(Source information Opens)
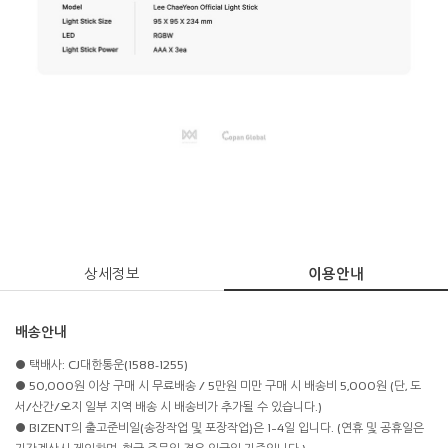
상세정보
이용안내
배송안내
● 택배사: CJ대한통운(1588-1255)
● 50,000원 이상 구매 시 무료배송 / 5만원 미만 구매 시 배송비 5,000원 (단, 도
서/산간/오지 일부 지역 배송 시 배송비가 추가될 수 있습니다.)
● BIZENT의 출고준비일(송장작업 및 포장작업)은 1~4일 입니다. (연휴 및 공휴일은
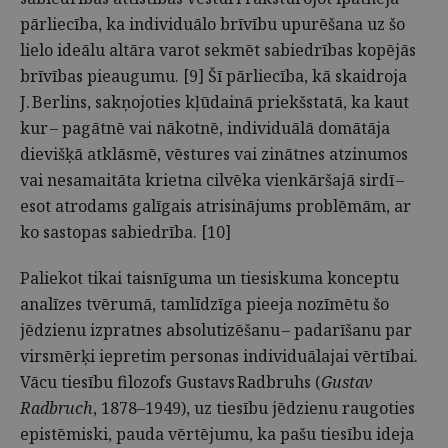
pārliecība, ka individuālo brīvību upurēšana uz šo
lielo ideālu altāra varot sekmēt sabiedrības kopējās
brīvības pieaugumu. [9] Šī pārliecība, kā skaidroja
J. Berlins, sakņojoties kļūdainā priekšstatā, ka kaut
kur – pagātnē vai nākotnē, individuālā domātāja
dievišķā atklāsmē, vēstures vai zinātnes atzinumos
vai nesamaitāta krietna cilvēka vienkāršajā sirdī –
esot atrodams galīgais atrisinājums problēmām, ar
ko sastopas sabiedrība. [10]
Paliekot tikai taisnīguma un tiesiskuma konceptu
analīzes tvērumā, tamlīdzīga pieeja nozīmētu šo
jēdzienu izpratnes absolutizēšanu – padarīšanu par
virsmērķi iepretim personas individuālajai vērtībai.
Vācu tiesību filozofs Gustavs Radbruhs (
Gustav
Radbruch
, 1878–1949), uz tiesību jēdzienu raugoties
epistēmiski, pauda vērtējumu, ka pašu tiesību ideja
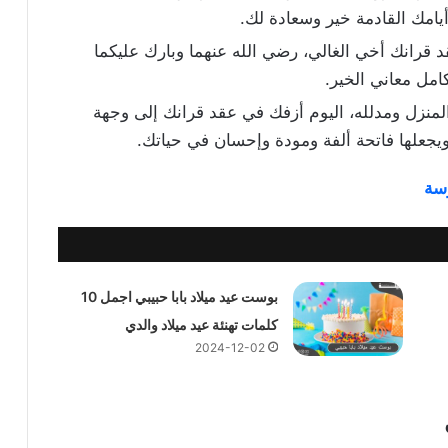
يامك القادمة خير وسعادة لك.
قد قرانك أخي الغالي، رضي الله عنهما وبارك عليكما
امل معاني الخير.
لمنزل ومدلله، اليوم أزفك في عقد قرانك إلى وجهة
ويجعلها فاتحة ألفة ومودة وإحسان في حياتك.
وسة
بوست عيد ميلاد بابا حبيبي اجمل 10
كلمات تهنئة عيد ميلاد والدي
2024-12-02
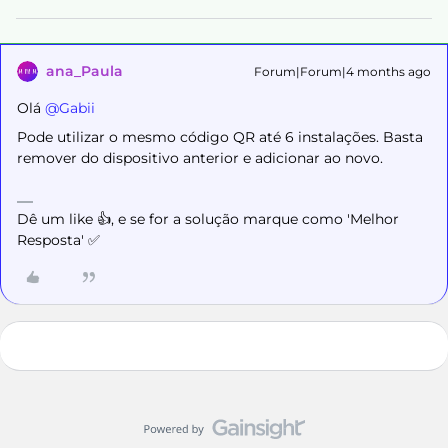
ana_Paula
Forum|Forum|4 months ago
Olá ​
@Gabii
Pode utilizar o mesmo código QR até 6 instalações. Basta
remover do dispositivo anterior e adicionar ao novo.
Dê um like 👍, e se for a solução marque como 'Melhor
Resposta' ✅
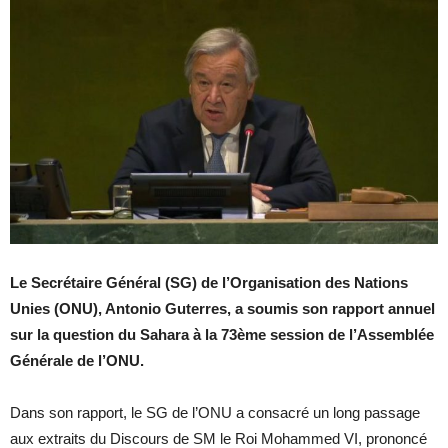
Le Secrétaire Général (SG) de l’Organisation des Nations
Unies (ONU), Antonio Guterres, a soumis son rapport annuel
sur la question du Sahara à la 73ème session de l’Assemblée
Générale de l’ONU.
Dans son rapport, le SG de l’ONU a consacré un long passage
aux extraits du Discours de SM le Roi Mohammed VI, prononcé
(Source information Closes)
When a line in the data contains "jēdzienu", return it as written.

Solution for this problem:
jēdzienu izpratnes absolutizēšanu – padarīšanu par
, 1878–1949), uz tiesību jēdzienu raugoties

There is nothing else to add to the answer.